They Are Coming (One Day)
Looking at the feasibility of electric cars with rechargeable batteries last month I concluded that they are never likely to be viable for any purpose other than short journeys or urban work. This conclusion was reached simply on the basis of the practical difficulty of recharging at a sufficiently high rate to enable enough energy to be stored for use on longer and faster journeys.
Electric cars in which the electricity is generated within the vehicle do remain a strong possibility, however, and the most promising method of generation is the fuel cell. Fuel cells are devices in which the potential energy released from a chemical reaction is converted directly into electricity.
The conventional way of harnessing the energy release from a chemical reaction is to allow that reaction to produce heat through a combustion process and then to use some form of engine to convert the heat into work.

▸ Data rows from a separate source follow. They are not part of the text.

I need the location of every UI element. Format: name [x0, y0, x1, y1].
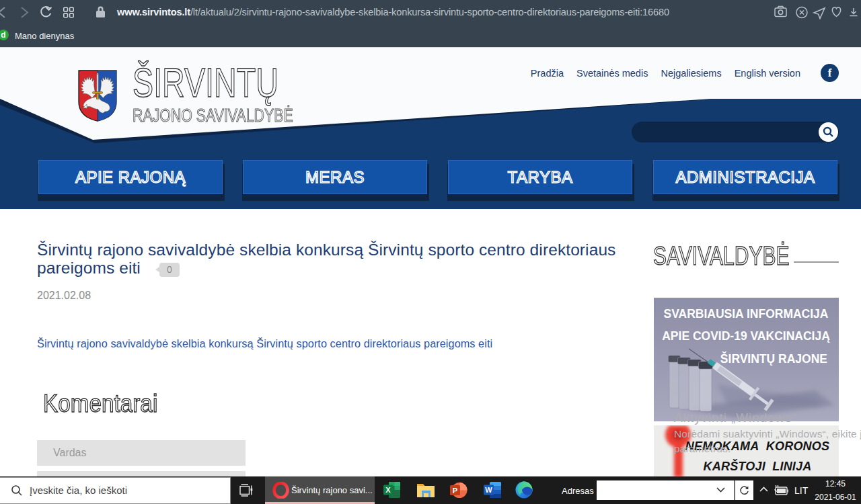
svg-text:X: X — [385, 486, 391, 494]
svg-text:APIE COVID-19 VAKCINACIJĄ: APIE COVID-19 VAKCINACIJĄ — [662, 329, 830, 343]
svg-text:SVARBIAUSIA INFORMACIJA: SVARBIAUSIA INFORMACIJA — [663, 307, 828, 321]
svg-text:W: W — [485, 486, 492, 494]
svg-text:P: P — [453, 487, 457, 495]
svg-text:ŠIRVINTŲ RAJONE: ŠIRVINTŲ RAJONE — [720, 351, 827, 366]
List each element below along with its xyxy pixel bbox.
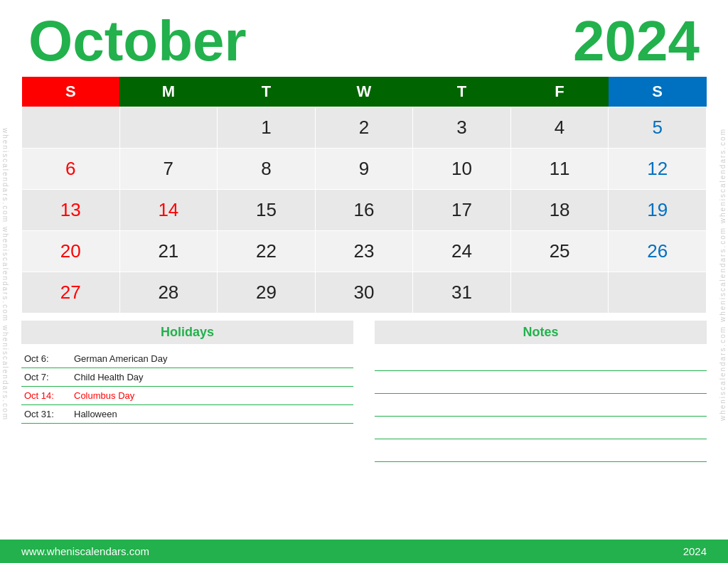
holiday-date: Oct 6: [24,353,74,364]
calendar-day: 17 [413,189,511,230]
calendar-day: 21 [119,230,218,272]
calendar-day: 14 [119,189,218,230]
footer: www.wheniscalendars.com 2024 [0,540,728,563]
calendar-day: 26 [609,230,707,272]
calendar-day: 8 [218,148,316,189]
notes-line [375,372,707,394]
holiday-date: Oct 14: [24,390,74,401]
calendar-day [510,272,609,313]
calendar-page: October 2024 S M T W T F S 1234567891011… [0,0,728,563]
calendar-day: 4 [510,107,609,148]
calendar-day: 25 [510,230,609,272]
calendar-day: 20 [22,230,120,272]
header-thursday: T [413,77,511,107]
calendar-day: 11 [510,148,609,189]
holidays-list: Oct 6:German American DayOct 7:Child Hea… [21,350,353,424]
calendar-week-3: 13141516171819 [22,189,707,230]
bottom-section: Holidays Oct 6:German American DayOct 7:… [0,313,728,540]
calendar-day: 28 [119,272,218,313]
footer-url: www.wheniscalendars.com [21,545,149,557]
year-title: 2024 [573,13,700,70]
calendar-day [119,107,218,148]
notes-line [375,395,707,417]
calendar-day: 3 [413,107,511,148]
notes-line [375,418,707,439]
calendar-day: 13 [22,189,120,230]
calendar-day: 10 [413,148,511,189]
calendar-week-4: 20212223242526 [22,230,707,272]
holidays-header: Holidays [21,321,353,344]
calendar-day: 7 [119,148,218,189]
calendar-day: 2 [315,107,413,148]
holiday-name: Child Health Day [74,372,144,382]
holidays-section: Holidays Oct 6:German American DayOct 7:… [21,321,353,540]
calendar-week-5: 2728293031 [22,272,707,313]
header-wednesday: W [315,77,413,107]
calendar-day: 23 [315,230,413,272]
calendar-day: 31 [413,272,511,313]
calendar-week-1: 12345 [22,107,707,148]
holiday-date: Oct 7: [24,372,74,382]
calendar-day: 27 [22,272,120,313]
watermark-right: wheniscalendars.com wheniscalendars.com … [719,128,727,421]
header-sunday: S [22,77,120,107]
calendar-table: S M T W T F S 12345678910111213141516171… [21,77,707,313]
calendar-day: 5 [609,107,707,148]
holiday-name: German American Day [74,353,168,364]
calendar-day: 30 [315,272,413,313]
calendar-day: 16 [315,189,413,230]
calendar-day: 24 [413,230,511,272]
calendar-header-row: S M T W T F S [22,77,707,107]
month-title: October [28,13,247,70]
calendar-day: 9 [315,148,413,189]
holiday-item: Oct 6:German American Day [21,350,353,368]
header-friday: F [510,77,609,107]
notes-lines [375,350,707,462]
holiday-date: Oct 31: [24,409,74,419]
calendar-day: 1 [218,107,316,148]
calendar-day: 22 [218,230,316,272]
header: October 2024 [0,0,728,77]
calendar-day: 15 [218,189,316,230]
calendar-day: 18 [510,189,609,230]
notes-header: Notes [375,321,707,344]
holiday-item: Oct 31:Halloween [21,405,353,424]
calendar-day [22,107,120,148]
notes-line [375,350,707,371]
calendar-body: 1234567891011121314151617181920212223242… [22,107,707,313]
calendar-day: 6 [22,148,120,189]
calendar-day [609,272,707,313]
holiday-item: Oct 14:Columbus Day [21,387,353,405]
holiday-name: Columbus Day [74,390,134,401]
holiday-item: Oct 7:Child Health Day [21,368,353,387]
calendar-day: 19 [609,189,707,230]
calendar-day: 12 [609,148,707,189]
holiday-name: Halloween [74,409,117,419]
calendar-wrapper: S M T W T F S 12345678910111213141516171… [0,77,728,313]
header-tuesday: T [218,77,316,107]
calendar-day: 29 [218,272,316,313]
watermark-left: wheniscalendars.com wheniscalendars.com … [1,128,9,421]
header-monday: M [119,77,218,107]
footer-year: 2024 [683,545,707,557]
notes-section: Notes [375,321,707,540]
calendar-week-2: 6789101112 [22,148,707,189]
header-saturday: S [609,77,707,107]
notes-line [375,441,707,462]
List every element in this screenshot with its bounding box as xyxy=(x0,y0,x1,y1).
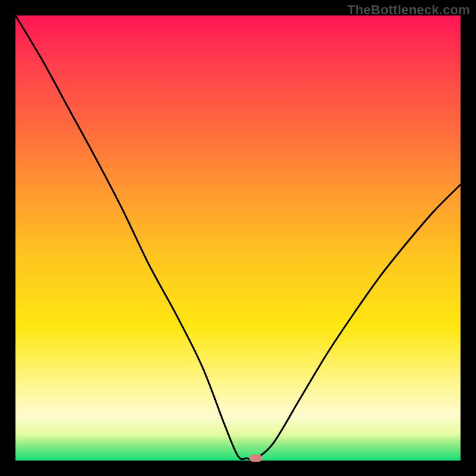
chart-frame: TheBottleneck.com xyxy=(0,0,476,476)
optimal-point-marker xyxy=(249,455,262,462)
watermark-text: TheBottleneck.com xyxy=(347,2,470,18)
plot-gradient-background xyxy=(15,15,461,461)
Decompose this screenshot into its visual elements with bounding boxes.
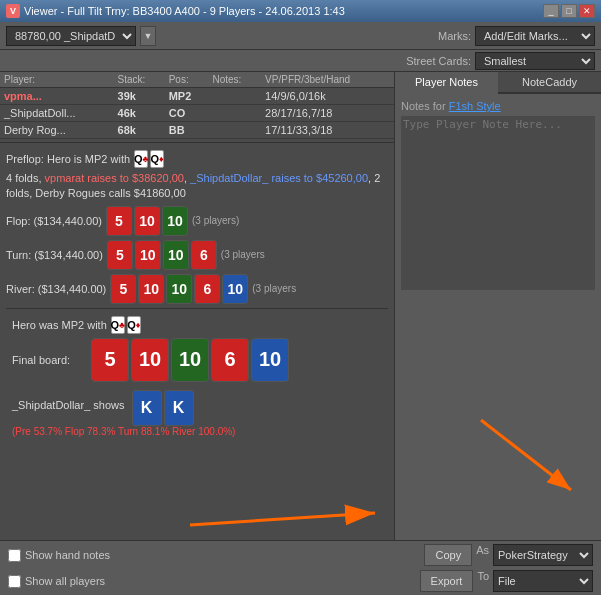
minimize-button[interactable]: _ bbox=[543, 4, 559, 18]
show-all-players-checkbox[interactable] bbox=[8, 575, 21, 588]
street-cards-label: Street Cards: bbox=[406, 55, 471, 67]
turn-players: (3 players bbox=[221, 249, 265, 260]
col-stack: Stack: bbox=[114, 72, 165, 88]
notes-0 bbox=[208, 88, 261, 105]
hero-hole-1: Q♣ bbox=[111, 316, 125, 334]
notes-1 bbox=[208, 105, 261, 122]
show-hand-notes-row: Show hand notes bbox=[8, 549, 110, 562]
turn-label: Turn: ($134,440.00) bbox=[6, 249, 103, 261]
river-card-4: 6 bbox=[194, 274, 220, 304]
player-name-0: vpma... bbox=[0, 88, 114, 105]
flop-card-2: 10 bbox=[134, 206, 160, 236]
flop-cards: 5 10 10 bbox=[106, 206, 188, 236]
marks-label: Marks: bbox=[438, 30, 471, 42]
notes-2 bbox=[208, 122, 261, 139]
notes-textarea[interactable] bbox=[401, 116, 595, 290]
close-button[interactable]: ✕ bbox=[579, 4, 595, 18]
hero-hole-cards: Q♣ Q♦ bbox=[111, 316, 141, 334]
pos-1: CO bbox=[165, 105, 209, 122]
title-bar: V Viewer - Full Tilt Trny: BB3400 A400 -… bbox=[0, 0, 601, 22]
action-buttons-row1: Copy As PokerStrategy bbox=[424, 544, 593, 566]
turn-card-2: 10 bbox=[135, 240, 161, 270]
final-board-label: Final board: bbox=[12, 354, 87, 366]
showdown-player: _ShipdatDollar_ shows bbox=[12, 399, 125, 411]
showdown-line: _ShipdatDollar_ shows K K bbox=[12, 386, 382, 426]
notes-player-link[interactable]: F1sh Style bbox=[449, 100, 501, 112]
col-pos: Pos: bbox=[165, 72, 209, 88]
marks-select[interactable]: Add/Edit Marks... bbox=[475, 26, 595, 46]
hand-history: Preflop: Hero is MP2 with Q♣ Q♦ 4 folds,… bbox=[0, 146, 394, 445]
notes-section: Notes for F1sh Style bbox=[395, 94, 601, 323]
hand-select[interactable]: 88780,00 _ShipdatDollar_ bbox=[6, 26, 136, 46]
turn-card-1: 5 bbox=[107, 240, 133, 270]
window-title: Viewer - Full Tilt Trny: BB3400 A400 - 9… bbox=[24, 5, 345, 17]
river-row: River: ($134,440.00) 5 10 10 6 10 (3 pla… bbox=[6, 274, 388, 304]
turn-card-4: 6 bbox=[191, 240, 217, 270]
as-select[interactable]: PokerStrategy bbox=[493, 544, 593, 566]
preflop-cards: Q♣ Q♦ bbox=[134, 150, 164, 168]
river-label: River: ($134,440.00) bbox=[6, 283, 106, 295]
hero-header: Hero was MP2 with Q♣ Q♦ bbox=[12, 316, 382, 334]
svg-line-1 bbox=[481, 420, 571, 490]
river-cards: 5 10 10 6 10 bbox=[110, 274, 248, 304]
stack-1: 46k bbox=[114, 105, 165, 122]
final-card-4: 6 bbox=[211, 338, 249, 382]
final-card-1: 5 bbox=[91, 338, 129, 382]
turn-cards: 5 10 10 6 bbox=[107, 240, 217, 270]
maximize-button[interactable]: □ bbox=[561, 4, 577, 18]
pos-0: MP2 bbox=[165, 88, 209, 105]
export-button[interactable]: Export bbox=[420, 570, 474, 592]
table-row: _ShipdatDoll... 46k CO 28/17/16,7/18 bbox=[0, 105, 394, 122]
street-cards-select[interactable]: Smallest bbox=[475, 52, 595, 70]
showdown-cards: K K bbox=[132, 390, 194, 426]
turn-card-3: 10 bbox=[163, 240, 189, 270]
col-vpip: VP/PFR/3bet/Hand bbox=[261, 72, 394, 88]
arrow-area bbox=[395, 323, 601, 540]
final-card-5: 10 bbox=[251, 338, 289, 382]
win-pct: (Pre 53.7% Flop 78.3% Turn 88.1% River 1… bbox=[12, 426, 382, 437]
final-board-cards: 5 10 10 6 10 bbox=[91, 338, 289, 382]
hero-section: Hero was MP2 with Q♣ Q♦ Final board: 5 1… bbox=[6, 312, 388, 441]
right-panel: Player Notes NoteCaddy Notes for F1sh St… bbox=[395, 72, 601, 540]
bottom-row-2: Show all players Export To File bbox=[8, 570, 593, 592]
as-label: As bbox=[476, 544, 489, 566]
hero-hole-2: Q♦ bbox=[127, 316, 141, 334]
river-card-2: 10 bbox=[138, 274, 164, 304]
col-notes: Notes: bbox=[208, 72, 261, 88]
pos-2: BB bbox=[165, 122, 209, 139]
river-players: (3 players bbox=[252, 283, 296, 294]
final-card-3: 10 bbox=[171, 338, 209, 382]
main-content: Player: Stack: Pos: Notes: VP/PFR/3bet/H… bbox=[0, 72, 601, 540]
river-card-1: 5 bbox=[110, 274, 136, 304]
show-hand-notes-checkbox[interactable] bbox=[8, 549, 21, 562]
tab-player-notes[interactable]: Player Notes bbox=[395, 72, 498, 94]
panel-tabs: Player Notes NoteCaddy bbox=[395, 72, 601, 94]
hand-nav-arrow[interactable]: ▼ bbox=[140, 26, 156, 46]
preflop-header: Preflop: Hero is MP2 with Q♣ Q♦ bbox=[6, 150, 388, 168]
final-board-row: Final board: 5 10 10 6 10 bbox=[12, 338, 382, 382]
turn-row: Turn: ($134,440.00) 5 10 10 6 (3 players bbox=[6, 240, 388, 270]
notes-for-label: Notes for F1sh Style bbox=[401, 100, 595, 112]
showdown-card-2: K bbox=[164, 390, 194, 426]
flop-card-1: 5 bbox=[106, 206, 132, 236]
copy-button[interactable]: Copy bbox=[424, 544, 472, 566]
player-table: Player: Stack: Pos: Notes: VP/PFR/3bet/H… bbox=[0, 72, 394, 139]
flop-label: Flop: ($134,440.00) bbox=[6, 215, 102, 227]
table-row: vpma... 39k MP2 14/9/6,0/16k bbox=[0, 88, 394, 105]
tab-note-caddy[interactable]: NoteCaddy bbox=[498, 72, 601, 94]
bottom-controls: Show hand notes Copy As PokerStrategy Sh… bbox=[0, 540, 601, 595]
vpip-2: 17/11/33,3/18 bbox=[261, 122, 394, 139]
to-select[interactable]: File bbox=[493, 570, 593, 592]
action-buttons-row2: Export To File bbox=[420, 570, 593, 592]
river-card-5: 10 bbox=[222, 274, 248, 304]
preflop-label: Preflop: Hero is MP2 with bbox=[6, 153, 130, 165]
stack-2: 68k bbox=[114, 122, 165, 139]
vpip-1: 28/17/16,7/18 bbox=[261, 105, 394, 122]
orange-arrow-svg bbox=[471, 410, 591, 510]
river-card-3: 10 bbox=[166, 274, 192, 304]
to-label: To bbox=[477, 570, 489, 592]
showdown-card-1: K bbox=[132, 390, 162, 426]
bottom-row-1: Show hand notes Copy As PokerStrategy bbox=[8, 544, 593, 566]
left-panel: Player: Stack: Pos: Notes: VP/PFR/3bet/H… bbox=[0, 72, 395, 540]
hero-card-1: Q♣ bbox=[134, 150, 148, 168]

Unfortunately the second law of thermodynamics restricts the efficiency with which heat can be converted into work so that the overall efficiency of the conversion of chemical energy into work is strictly limited. In a fuel cell the chemical energy is converted directly into electricity without the intermediate step of combustion with a resulting major improvement in efficiency.
A fuel cell was successfully demonstrated by a man named Bacon around 60years ago or more, he fed hydrogen and oxygen into the cell and produced electricity. Since then there has been significant development of the hydrogen-oxygen cell which has found wide application in the space programme where the presence of the two substances as fuel and oxidant for the main rocket motors made them particularly suitable. For some years there was extensive research endeavouring to produce a fuel cell for road vehicles that would burn hydrocarbon fuels. This work met with some success after pre-treating the hydrocarbon fuel to generate hydrogen and carbon monoxide but does not appear to have achieved a point where it could be practically and economically applied.
With the growing concern over global warming, which most believe to be attributable to the burning of hydrocarbon fuels, and concern over the limited nature of world oil reserves, there has been increased attention given to the possibility of hydogen-air fuel cells for automotive applications. This attention has been encouraged because it represents an environmentalist's dream as the only exhaust product, after combining the hydrogen with the oxygen.